Having a solid foundation for real-world ML is the main cause of success for new initiatives, and is a stimulating area of research and engineering in its own right, but the execution of ML can even be challenging for companies with mature engineering strength, and it goes without saying that there can be drawbacks and misconceptions in attempts to create the jump among machine learning research and ML in production environments. A regularly overshadowed and often under-appreciated feature of getting it right is the infrastructure that allows robust, well-managed research and serves customers in production applications.
The Benefits & Practice
It’s critical to make sure the proper protocols and practices are well-known to continue reaping the benefits of a well-designed ML foundation.
One area is perfect governance. This covers everything from ethical distresses to regulatory requirements. You should aim to create the governance process as smoothly as possible. Likewise, historical tracking is another key component here and helps assuage temporal drift.
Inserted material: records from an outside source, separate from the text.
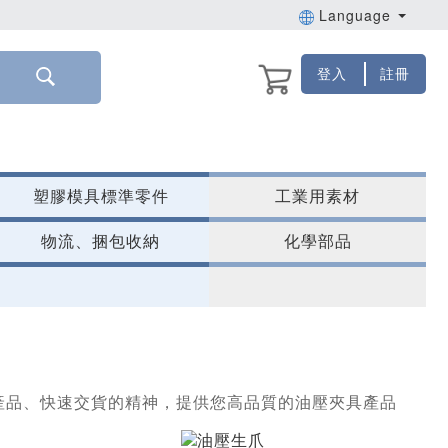
Language
登入
註冊
塑膠模具標準零件
工業用素材
物流、捆包收納
化學部品
產品、快速交貨的精神，提供您高品質的油壓夾具產品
Model tracking over time is hard, and wants fine-grained temporal data; a distributed model logging framework, such as an internal tool we made called Rubicon, can help possess track of your model training, testing, and deployment history.
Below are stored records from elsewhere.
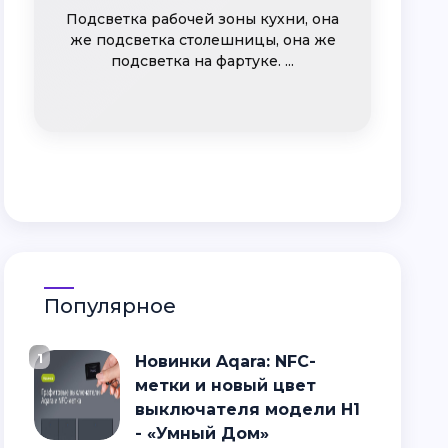
Подсветка рабочей зоны кухни, она
же подсветка столешницы, она же
подсветка на фартуке. ...
Популярное
1
Новинки Aqara: NFC-
метки и новый цвет
выключателя модели H1
- «Умный Дом»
With historical tracking, retrain and loss thresholds are user-provided and are used to repeatedly refresh models over time. In turn, this leads to more unified model reproducibility — the instant ability to produce historical models for validation against current data conditions — and a strong understanding of where drift has happened along with the areas it has exaggerated. Also, practicing journaled knowledge retention mitigates context loss (how many of us have returned to even simple projects and asked “what is going on here?!”), and guarantees that even though models are being restrained and published automatically based on time, changes to the underlying code and simple updates are easily identified.
The burden on model developers here is three-fold:
Explicit test creation is required. This needs configurations for variables like the time period of data for training and hyper-parameter selection. It’s not planned to stop human error but is a remunerated cost over time.
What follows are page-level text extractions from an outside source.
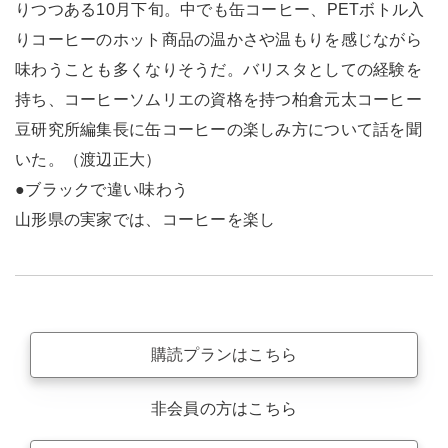
りつつある10月下旬。中でも缶コーヒー、PETボトル入
りコーヒーのホット商品の温かさや温もりを感じながら
味わうことも多くなりそうだ。バリスタとしての経験を
持ち、コーヒーソムリエの資格を持つ柏倉元太コーヒー
豆研究所編集長に缶コーヒーの楽しみ方について話を聞
いた。（渡辺正大）
●ブラックで違い味わう
山形県の実家では、コーヒーを楽し
購読プランはこちら
非会員の方はこちら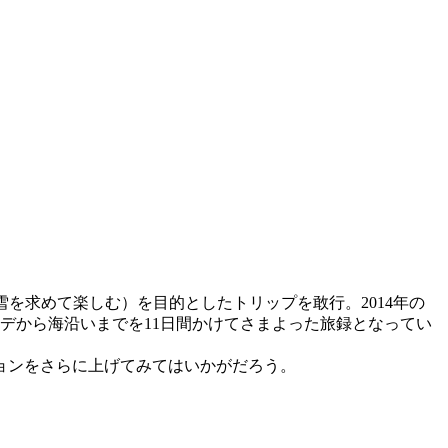
雪を求めて楽しむ）を目的としたトリップを敢行。2014年の
ンデから海沿いまでを11日間かけてさまよった旅録となってい
ョンをさらに上げてみてはいかがだろう。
Success/Accuracy definitions must be defined in advance. This is a matter of range for model variance over time, well-defined as a compromise between business requirements and technical limitations.
Knowledge of the language of model implementation required. While this is a technical hurdle, it lets for very permissive test definitions.
Finally, to democratize machine learning and fully harness its potential, organizations must be capable of creating experiments repeatedly and automatically verified. Setting up this foundational environment is what permits us to improve brilliant algorithms that deliver value at scale and I hope it can be used as a guide for your organization, too.